» **Data to use**:
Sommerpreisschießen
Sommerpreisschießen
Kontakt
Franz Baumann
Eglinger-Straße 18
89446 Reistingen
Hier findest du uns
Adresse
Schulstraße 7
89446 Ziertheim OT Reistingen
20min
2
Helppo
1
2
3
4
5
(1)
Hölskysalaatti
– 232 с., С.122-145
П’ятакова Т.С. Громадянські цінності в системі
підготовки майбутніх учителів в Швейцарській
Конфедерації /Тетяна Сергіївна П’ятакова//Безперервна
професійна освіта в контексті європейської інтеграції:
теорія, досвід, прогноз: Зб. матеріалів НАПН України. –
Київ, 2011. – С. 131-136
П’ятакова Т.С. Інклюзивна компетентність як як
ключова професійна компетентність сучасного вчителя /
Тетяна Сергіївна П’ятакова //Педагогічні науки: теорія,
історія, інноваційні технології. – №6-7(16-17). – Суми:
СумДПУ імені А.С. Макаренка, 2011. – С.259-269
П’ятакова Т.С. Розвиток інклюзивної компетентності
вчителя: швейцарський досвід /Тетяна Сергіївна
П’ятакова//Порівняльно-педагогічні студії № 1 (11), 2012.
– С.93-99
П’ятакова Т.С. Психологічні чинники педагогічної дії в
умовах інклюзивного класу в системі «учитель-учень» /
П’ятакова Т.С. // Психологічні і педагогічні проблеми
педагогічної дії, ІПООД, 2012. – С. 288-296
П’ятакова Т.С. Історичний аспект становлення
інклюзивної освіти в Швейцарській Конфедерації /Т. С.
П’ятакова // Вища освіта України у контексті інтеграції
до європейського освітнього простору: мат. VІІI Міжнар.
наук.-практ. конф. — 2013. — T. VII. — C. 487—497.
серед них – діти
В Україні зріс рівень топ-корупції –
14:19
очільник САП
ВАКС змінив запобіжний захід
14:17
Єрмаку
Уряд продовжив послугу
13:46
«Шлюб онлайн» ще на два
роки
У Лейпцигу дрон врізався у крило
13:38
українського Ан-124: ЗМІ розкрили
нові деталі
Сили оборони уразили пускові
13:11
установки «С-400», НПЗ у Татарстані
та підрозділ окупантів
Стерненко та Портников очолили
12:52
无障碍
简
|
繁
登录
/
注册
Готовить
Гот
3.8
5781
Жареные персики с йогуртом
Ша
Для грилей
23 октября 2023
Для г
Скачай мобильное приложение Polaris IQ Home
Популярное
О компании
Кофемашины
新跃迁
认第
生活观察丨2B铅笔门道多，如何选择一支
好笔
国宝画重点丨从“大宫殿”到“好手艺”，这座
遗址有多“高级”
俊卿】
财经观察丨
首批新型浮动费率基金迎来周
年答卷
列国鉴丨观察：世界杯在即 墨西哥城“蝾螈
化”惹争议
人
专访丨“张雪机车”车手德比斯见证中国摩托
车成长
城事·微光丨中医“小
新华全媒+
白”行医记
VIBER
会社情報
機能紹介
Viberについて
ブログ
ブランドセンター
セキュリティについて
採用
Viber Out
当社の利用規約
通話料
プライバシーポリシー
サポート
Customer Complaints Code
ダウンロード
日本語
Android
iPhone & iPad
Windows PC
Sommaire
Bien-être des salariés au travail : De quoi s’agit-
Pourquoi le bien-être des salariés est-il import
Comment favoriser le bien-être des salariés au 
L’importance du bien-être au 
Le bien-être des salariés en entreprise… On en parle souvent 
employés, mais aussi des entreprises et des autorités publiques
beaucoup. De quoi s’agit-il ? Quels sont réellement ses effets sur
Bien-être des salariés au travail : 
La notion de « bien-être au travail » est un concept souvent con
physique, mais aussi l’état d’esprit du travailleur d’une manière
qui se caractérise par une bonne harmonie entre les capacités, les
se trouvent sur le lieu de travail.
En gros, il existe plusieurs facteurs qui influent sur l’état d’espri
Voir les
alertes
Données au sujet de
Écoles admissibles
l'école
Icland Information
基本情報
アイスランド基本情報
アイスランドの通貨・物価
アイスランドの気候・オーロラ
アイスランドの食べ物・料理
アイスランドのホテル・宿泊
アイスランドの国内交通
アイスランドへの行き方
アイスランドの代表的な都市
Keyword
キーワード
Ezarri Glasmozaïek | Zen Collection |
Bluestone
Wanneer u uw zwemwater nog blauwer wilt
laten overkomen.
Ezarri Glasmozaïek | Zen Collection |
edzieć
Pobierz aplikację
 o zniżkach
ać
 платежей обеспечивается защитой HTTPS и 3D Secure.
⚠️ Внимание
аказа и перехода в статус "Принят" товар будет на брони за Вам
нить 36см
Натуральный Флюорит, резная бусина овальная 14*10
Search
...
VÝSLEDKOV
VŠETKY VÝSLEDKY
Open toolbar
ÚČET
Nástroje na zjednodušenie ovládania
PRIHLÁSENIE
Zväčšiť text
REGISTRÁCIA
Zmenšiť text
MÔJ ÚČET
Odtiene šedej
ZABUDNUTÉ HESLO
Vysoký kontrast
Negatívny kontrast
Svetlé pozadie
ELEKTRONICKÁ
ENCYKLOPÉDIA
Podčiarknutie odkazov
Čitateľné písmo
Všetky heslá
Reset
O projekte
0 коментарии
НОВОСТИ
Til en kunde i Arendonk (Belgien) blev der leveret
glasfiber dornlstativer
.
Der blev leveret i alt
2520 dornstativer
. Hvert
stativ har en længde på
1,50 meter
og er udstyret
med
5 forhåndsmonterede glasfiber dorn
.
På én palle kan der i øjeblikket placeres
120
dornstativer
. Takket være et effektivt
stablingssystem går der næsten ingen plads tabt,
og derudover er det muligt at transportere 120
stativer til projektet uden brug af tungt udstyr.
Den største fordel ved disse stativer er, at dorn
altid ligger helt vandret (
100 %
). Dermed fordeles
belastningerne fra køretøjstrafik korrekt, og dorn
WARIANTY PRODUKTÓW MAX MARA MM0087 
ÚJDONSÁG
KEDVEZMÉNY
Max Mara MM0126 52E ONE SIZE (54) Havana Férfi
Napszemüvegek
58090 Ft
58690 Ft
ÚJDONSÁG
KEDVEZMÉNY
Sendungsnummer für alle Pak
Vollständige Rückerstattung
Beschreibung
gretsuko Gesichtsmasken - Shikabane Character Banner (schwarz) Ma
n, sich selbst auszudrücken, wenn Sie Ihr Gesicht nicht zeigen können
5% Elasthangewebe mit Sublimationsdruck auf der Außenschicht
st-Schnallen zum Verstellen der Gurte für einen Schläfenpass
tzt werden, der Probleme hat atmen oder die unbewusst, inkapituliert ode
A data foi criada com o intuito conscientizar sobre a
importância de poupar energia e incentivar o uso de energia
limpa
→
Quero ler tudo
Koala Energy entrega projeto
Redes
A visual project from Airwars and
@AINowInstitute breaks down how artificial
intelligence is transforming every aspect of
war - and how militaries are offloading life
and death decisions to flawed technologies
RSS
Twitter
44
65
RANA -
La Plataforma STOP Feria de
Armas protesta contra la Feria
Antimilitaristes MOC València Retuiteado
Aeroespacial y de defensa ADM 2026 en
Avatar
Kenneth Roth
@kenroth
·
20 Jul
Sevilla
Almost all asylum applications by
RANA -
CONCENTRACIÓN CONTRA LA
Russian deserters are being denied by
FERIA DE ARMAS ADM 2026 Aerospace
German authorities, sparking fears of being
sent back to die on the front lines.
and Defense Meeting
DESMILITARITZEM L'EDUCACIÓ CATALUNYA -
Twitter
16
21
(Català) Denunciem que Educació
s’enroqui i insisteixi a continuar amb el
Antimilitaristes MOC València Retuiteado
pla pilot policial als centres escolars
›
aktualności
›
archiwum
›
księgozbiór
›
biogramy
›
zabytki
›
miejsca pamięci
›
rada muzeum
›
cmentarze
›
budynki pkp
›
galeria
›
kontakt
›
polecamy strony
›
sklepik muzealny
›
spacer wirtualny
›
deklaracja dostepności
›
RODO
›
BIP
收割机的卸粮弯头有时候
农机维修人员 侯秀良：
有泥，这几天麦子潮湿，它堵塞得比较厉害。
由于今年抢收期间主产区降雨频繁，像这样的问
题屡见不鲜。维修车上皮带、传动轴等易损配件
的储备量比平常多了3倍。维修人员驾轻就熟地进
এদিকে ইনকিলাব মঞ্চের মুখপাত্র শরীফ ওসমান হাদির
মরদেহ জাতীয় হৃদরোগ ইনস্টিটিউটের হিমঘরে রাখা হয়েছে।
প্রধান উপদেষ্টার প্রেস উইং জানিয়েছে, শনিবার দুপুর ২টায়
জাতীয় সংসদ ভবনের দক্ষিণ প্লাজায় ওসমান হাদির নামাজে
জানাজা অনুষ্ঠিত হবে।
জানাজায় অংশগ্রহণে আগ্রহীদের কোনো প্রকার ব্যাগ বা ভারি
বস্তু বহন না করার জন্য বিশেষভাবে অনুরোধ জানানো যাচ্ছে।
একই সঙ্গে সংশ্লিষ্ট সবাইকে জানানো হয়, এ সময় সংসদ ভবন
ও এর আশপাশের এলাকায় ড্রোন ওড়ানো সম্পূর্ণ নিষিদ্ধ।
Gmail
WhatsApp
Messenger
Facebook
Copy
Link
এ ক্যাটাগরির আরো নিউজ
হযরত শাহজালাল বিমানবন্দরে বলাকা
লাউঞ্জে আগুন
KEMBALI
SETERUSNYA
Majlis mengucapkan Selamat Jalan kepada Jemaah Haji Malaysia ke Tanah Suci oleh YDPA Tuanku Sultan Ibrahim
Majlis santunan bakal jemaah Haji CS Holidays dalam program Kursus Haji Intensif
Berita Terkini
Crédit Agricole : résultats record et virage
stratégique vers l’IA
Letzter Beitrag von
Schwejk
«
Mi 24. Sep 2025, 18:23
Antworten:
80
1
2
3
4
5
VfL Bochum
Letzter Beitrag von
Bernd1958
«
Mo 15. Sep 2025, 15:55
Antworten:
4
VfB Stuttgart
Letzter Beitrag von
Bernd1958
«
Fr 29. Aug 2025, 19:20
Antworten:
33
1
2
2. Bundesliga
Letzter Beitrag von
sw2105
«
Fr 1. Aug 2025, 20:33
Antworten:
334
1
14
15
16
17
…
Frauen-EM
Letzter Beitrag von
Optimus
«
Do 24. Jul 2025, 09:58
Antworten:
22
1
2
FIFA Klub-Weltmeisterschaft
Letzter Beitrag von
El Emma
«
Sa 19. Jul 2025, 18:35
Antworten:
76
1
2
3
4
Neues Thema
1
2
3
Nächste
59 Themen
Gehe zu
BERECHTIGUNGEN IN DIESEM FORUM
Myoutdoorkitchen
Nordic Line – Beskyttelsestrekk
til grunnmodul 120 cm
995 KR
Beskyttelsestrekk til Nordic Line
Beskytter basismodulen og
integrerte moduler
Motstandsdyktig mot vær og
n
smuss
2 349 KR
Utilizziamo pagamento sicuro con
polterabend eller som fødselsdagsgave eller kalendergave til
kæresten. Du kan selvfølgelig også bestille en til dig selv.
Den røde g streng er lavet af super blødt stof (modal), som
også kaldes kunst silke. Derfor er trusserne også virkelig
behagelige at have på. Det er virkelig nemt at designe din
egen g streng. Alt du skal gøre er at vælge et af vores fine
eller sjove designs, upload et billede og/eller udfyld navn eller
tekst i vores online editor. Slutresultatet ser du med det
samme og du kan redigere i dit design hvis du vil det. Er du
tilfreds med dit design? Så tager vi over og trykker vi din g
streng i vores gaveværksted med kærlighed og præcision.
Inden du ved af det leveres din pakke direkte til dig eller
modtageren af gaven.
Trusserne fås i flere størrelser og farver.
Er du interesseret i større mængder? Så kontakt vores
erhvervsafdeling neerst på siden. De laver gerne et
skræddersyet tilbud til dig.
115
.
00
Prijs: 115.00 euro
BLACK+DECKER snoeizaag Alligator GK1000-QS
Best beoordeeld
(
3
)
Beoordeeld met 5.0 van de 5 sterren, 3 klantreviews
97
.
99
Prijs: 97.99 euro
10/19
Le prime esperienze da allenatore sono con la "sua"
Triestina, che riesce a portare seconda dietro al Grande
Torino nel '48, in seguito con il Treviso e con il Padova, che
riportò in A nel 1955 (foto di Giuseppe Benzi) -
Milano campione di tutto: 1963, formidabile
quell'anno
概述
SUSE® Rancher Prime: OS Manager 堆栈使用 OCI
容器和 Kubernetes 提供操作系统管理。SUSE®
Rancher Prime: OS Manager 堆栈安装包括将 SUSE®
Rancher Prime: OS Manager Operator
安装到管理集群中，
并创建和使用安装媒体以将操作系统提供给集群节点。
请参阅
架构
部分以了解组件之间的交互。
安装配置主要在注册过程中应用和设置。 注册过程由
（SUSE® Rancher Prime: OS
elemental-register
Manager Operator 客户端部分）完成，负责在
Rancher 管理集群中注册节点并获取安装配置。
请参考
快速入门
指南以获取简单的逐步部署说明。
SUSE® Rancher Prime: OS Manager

» **Directions for this task**: Each line in the listing above from the one containing "Mo 15. Sep 2025, 15:55" through the one containing "også kaldes kunst" should be repeated exactly, and no other line.

» **Reply to the exercise**:
Mo 15. Sep 2025, 15:55
Antworten:
4
VfB Stuttgart
Letzter Beitrag von
Bernd1958
«
Fr 29. Aug 2025, 19:20
Antworten:
33
1
2
2. Bundesliga
Letzter Beitrag von
sw2105
«
Fr 1. Aug 2025, 20:33
Antworten:
334
1
14
15
16
17
…
Frauen-EM
Letzter Beitrag von
Optimus
«
Do 24. Jul 2025, 09:58
Antworten:
22
1
2
FIFA Klub-Weltmeisterschaft
Letzter Beitrag von
El Emma
«
Sa 19. Jul 2025, 18:35
Antworten:
76
1
2
3
4
Neues Thema
1
2
3
Nächste
59 Themen
Gehe zu
BERECHTIGUNGEN IN DIESEM FORUM
Myoutdoorkitchen
Nordic Line – Beskyttelsestrekk
til grunnmodul 120 cm
995 KR
Beskyttelsestrekk til Nordic Line
Beskytter basismodulen og
integrerte moduler
Motstandsdyktig mot vær og
n
smuss
2 349 KR
Utilizziamo pagamento sicuro con
polterabend eller som fødselsdagsgave eller kalendergave til
kæresten. Du kan selvfølgelig også bestille en til dig selv.
Den røde g streng er lavet af super blødt stof (modal), som
også kaldes kunst silke. Derfor er trusserne også virkelig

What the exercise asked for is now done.